## The task
Could you filter the records below and return each line that holds "Social"?

______________________________

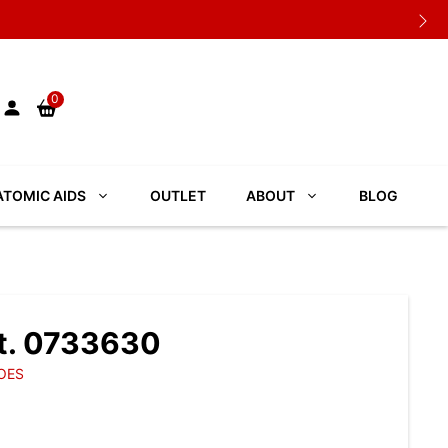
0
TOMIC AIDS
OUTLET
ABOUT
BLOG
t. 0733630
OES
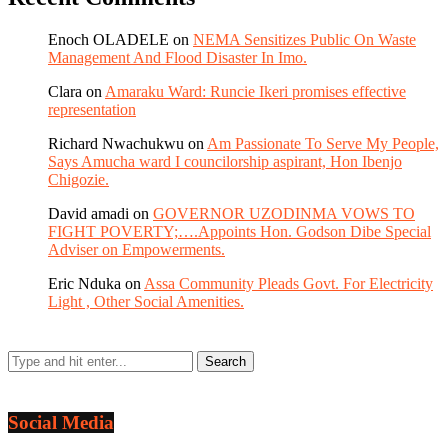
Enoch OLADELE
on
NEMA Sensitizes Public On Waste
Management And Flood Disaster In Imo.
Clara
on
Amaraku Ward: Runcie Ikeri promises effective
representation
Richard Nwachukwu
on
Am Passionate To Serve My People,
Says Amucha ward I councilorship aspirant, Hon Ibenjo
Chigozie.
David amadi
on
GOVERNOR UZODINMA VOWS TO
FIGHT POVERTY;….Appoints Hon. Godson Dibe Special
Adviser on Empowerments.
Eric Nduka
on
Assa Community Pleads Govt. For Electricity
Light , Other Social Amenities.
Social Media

______________________________

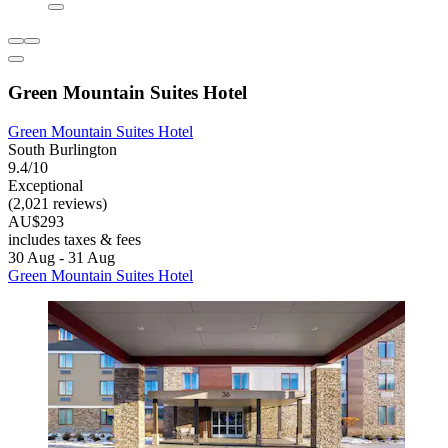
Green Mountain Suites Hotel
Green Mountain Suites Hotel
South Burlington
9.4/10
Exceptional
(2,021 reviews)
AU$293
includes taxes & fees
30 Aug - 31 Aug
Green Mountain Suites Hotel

______________________________

## Finished task
Light , Other Social Amenities.
Social Media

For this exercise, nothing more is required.